Announcement

Collapse
No announcement yet.

Why are EEPROMs sometimes corrupt?

Collapse
X
 
  • Filter
  • Time
  • Show
Clear All
new posts

    Why are EEPROMs sometimes corrupt?

    Hello, I'm quite new to this forum and I see in different sections (computer, TV, computer display) that there are many dumped EEPROM, NAND, SPI memories ect...).

    So I would like to know if it is really common for this type of memory to be down or for the data it contains to be corrupted?
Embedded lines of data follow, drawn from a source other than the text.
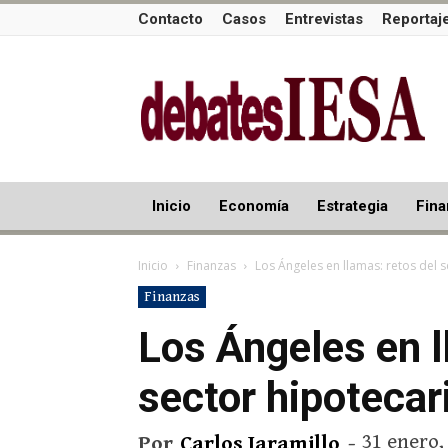
Contacto
Casos
Entrevistas
Reportaj
Inicio
Economía
Estrategia
Fina
Inicio
Finanzas
Los Ángeles en llamas: retos del 
Finanzas
Los Ángeles en l
sector hipotecar
31 enero,
Por
Carlos Jaramillo
-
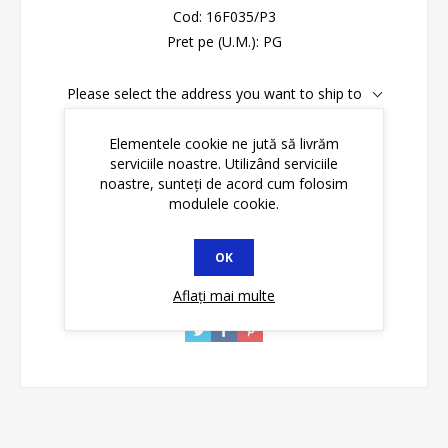
Cod:
16F035/P3
Pret pe (U.M.):
PG
Please select the address you want to ship to
Disponibilitate:
În stoc
Elementele cookie ne jută să livrăm
serviciile noastre. Utilizând serviciile
noastre, sunteți de acord cum folosim
ADAUGĂ ȊN COŞ
modulele cookie.
OK
Aflați mai multe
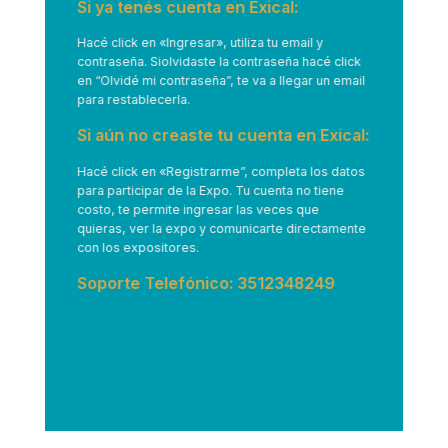
Si ya tenés cuenta en Exical:
Hacé click en
«Ingresar»
, utiliza tu email y
contraseña. Siolvidaste la contraseña hacé click
en “Olvidé mi contraseña”, te va a llegar un email
para restablecerla.
Si aún no creaste tu cuenta en Exical:
Hacé click en
«Registrarme”
, completa los datos
para participar de la Expo. Tu cuenta no tiene
costo, te permite ingresar las veces que
quieras, ver la expo y comunicarte directamente
con los expositores.
Soporte Telefónico: 3512348249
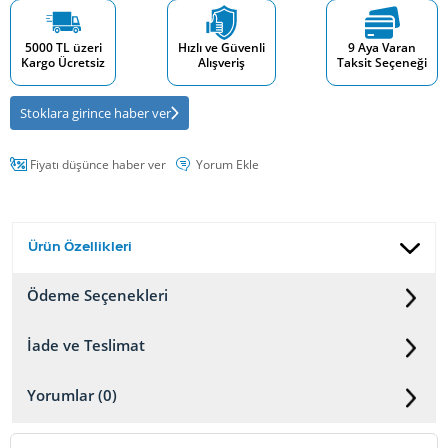
5000 TL üzeri
Hızlı ve Güvenli
9 Aya Varan
Kargo Ücretsiz
Alışveriş
Taksit Seçeneği
Stoklara girince haber ver
Fiyatı düşünce haber ver
Yorum Ekle
Ürün Özellikleri
Ödeme Seçenekleri
İade ve Teslimat
Yorumlar (0)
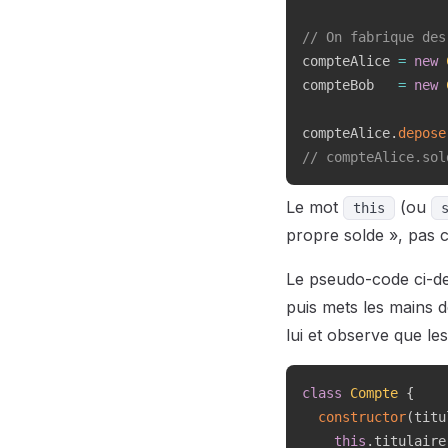
// On fabrique des
compteAlice 
=
new
compteBob   
=
new
compteAlice
.
depose
// compteAlice.sol
Le mot
(ou
this
propre solde », pas c
Le pseudo-code ci-d
puis mets les mains 
lui et observe que le
class
Compte
{
constructor
(
titu
this
.
titulaire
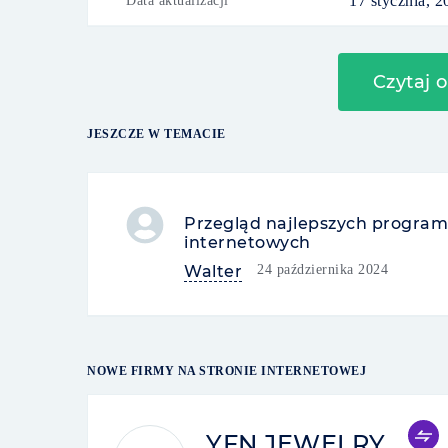
17 stycznia, 2
Data aktualizacji
Czytaj 
JESZCZE W TEMACIE
Przegląd najlepszych program
internetowych
Walter
24 października 2024
NOWE FIRMY NA STRONIE INTERNETOWEJ
YFN JEWELRY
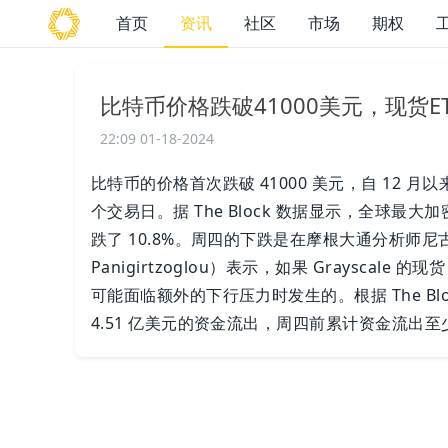
首页
资讯
社区
市场
期权
比特币价格跌破41000美元，现货E
22:09 01-18-2024
比特币的价格首次跌破 41000 美元，自 12 
个交易日。据 The Block 数据显示，全球最大
跌了 10.8%。周四的下跌是在摩根大通分析师尼古拉
Panigirtzoglou）表示，如果 Grayscal
可能面临额外的下行压力时发生的。根据 The Bloc
4.51 亿美元的资金流出，周四前累计资金流出至少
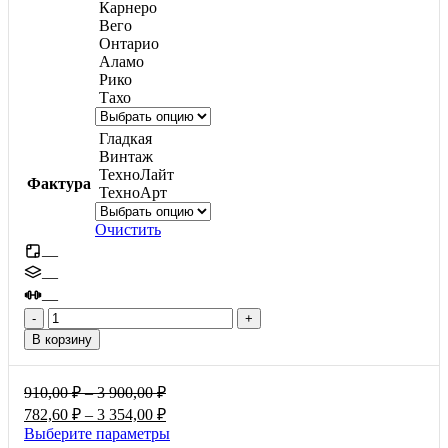
Карнеро
Вего
Онтарио
Аламо
Рико
Тахо
Гладкая
Винтаж
ТехноЛайт
Фактура
ТехноАрт
Очистить
—
—
—
Количество
товара
В корзину
Квадрат
средний,
60мм
Диапазон
910,00
₽
–
3 900,00
₽
цен:
Диапазон
782,60
₽
–
3 354,00
₽
910,00 ₽
цен:
Этот
Выберите параметры
–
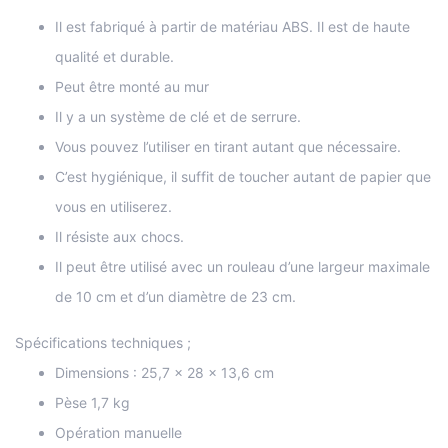
Il est fabriqué à partir de matériau ABS. Il est de haute
qualité et durable.
Peut être monté au mur
Il y a un système de clé et de serrure.
Vous pouvez l’utiliser en tirant autant que nécessaire.
C’est hygiénique, il suffit de toucher autant de papier que
vous en utiliserez.
Il résiste aux chocs.
Il peut être utilisé avec un rouleau d’une largeur maximale
de 10 cm et d’un diamètre de 23 cm.
Spécifications techniques ;
Dimensions : 25,7 x 28 x 13,6 cm
Pèse 1,7 kg
Opération manuelle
And what can be the causes of these data corruptions within these memories?

    I ask the question more out of curiosity than out of need, but well... I like to learn new things...

    Thank you

    #2
    Re: Why are EEPROMs sometimes corrupt?
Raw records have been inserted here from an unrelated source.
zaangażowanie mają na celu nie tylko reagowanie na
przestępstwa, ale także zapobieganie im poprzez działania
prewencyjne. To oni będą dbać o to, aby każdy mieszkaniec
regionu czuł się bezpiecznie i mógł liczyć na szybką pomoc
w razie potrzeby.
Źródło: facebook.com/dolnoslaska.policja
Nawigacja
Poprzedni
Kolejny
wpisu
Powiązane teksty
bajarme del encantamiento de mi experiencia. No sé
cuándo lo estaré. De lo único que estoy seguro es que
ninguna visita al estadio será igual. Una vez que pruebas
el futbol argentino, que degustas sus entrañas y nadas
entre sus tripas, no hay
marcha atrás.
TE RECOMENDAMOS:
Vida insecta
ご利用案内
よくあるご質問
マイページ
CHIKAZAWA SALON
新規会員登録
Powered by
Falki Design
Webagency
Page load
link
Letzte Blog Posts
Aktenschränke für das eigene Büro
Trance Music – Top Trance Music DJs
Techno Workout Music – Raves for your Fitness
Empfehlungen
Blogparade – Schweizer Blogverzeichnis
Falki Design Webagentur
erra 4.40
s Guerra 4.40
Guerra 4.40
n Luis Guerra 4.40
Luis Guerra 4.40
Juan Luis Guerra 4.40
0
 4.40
    I just realized that maybe I should have created this discussion in the "General Electronics Technical Discussion" section.
    If a moderator can move it it would be cool... Thank you

    Comment


      #3
      Re: Why are EEPROMs sometimes corrupt?

      maybe they are too close to a magnetic field,
      or the set loses power while something is being written,
      or maybe the israeli lobby offered cash?
      (like politicians)

      Comment


        #4
        Re: Why are EEPROMs sometimes corrupt?
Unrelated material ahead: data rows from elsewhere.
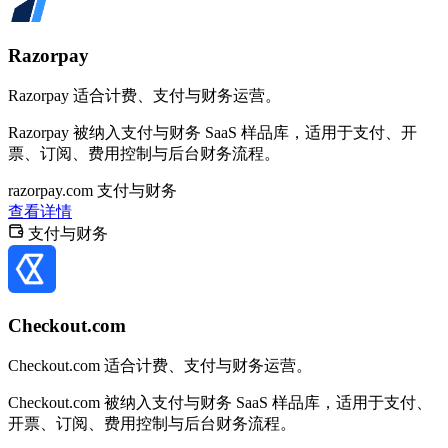
Razorpay
Razorpay 适合计费、支付与财务运营。
Razorpay 被纳入支付与财务 SaaS 样品库，适用于支付、开
票、订阅、费用控制与后台财务流程。
razorpay.com
支付与财务
查看详情
支付与财务
Checkout.com
Checkout.com 适合计费、支付与财务运营。
Checkout.com 被纳入支付与财务 SaaS 样品库，适用于支付、
开票、订阅、费用控制与后台财务流程。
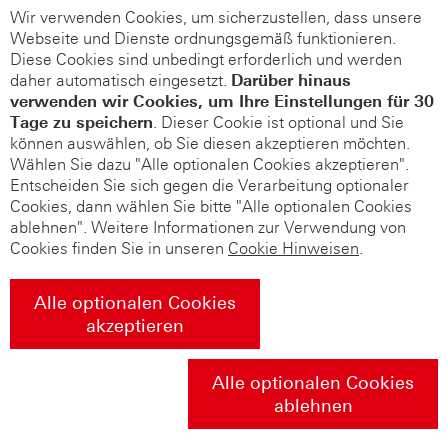
Wir verwenden Cookies, um sicherzustellen, dass unsere
Webseite und Dienste ordnungsgemäß funktionieren.
Diese Cookies sind unbedingt erforderlich und werden
daher automatisch eingesetzt.
Darüber hinaus
verwenden wir Cookies, um Ihre Einstellungen für 30
Tage zu speichern
. Dieser Cookie ist optional und Sie
können auswählen, ob Sie diesen akzeptieren möchten.
Wählen Sie dazu "Alle optionalen Cookies akzeptieren".
Entscheiden Sie sich gegen die Verarbeitung optionaler
Cookies, dann wählen Sie bitte "Alle optionalen Cookies
ablehnen". Weitere Informationen zur Verwendung von
Cookies finden Sie in unseren
Cookie Hinweisen
.
Alle optionalen Cookies
akzeptieren
Alle optionalen Cookies
ablehnen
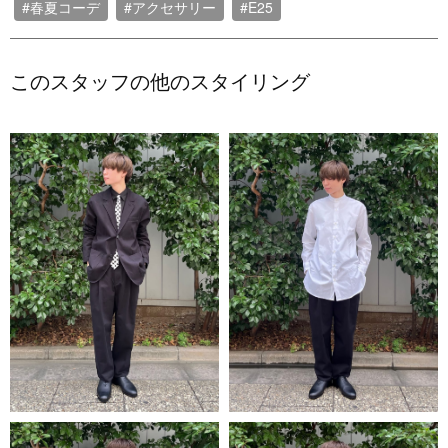
#春夏コーデ
#アクセサリー
#E25
このスタッフの他のスタイリング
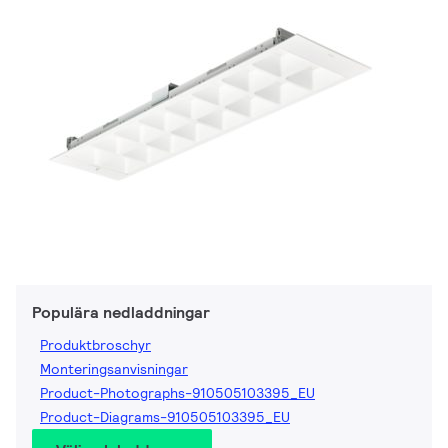
Populära nedladdningar
Produktbroschyr
Monteringsanvisningar
Product-Photographs-910505103395_EU
Product-Diagrams-910505103395_EU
        Originally posted by SRO2 View Post
        So I would like to know if it is really common for this type of memory to be down or for the data it contains to be corrupted? And what can be the causes of these data corruptions within these memories?
        EEPROMs suffer from limitations on the number of write cycles that can be successfully performed before the memory "physically" fails. The number of cycles that are "guaranteed" (by the EEPROM's manufacturer under specific operating conditions) is called the device's "write endurance". Note that it is often in the range of 100,000 operations but can fall to ~10,000 if operated at lower temperatures, etc.

        So, a foolish implementer who updates the EEPROM contents (or any portion of it) too often runs the risk of "burning it out" (or, some portion of it). I.e., you can deliberately exceed this limit in a few seconds if you're foolish enough!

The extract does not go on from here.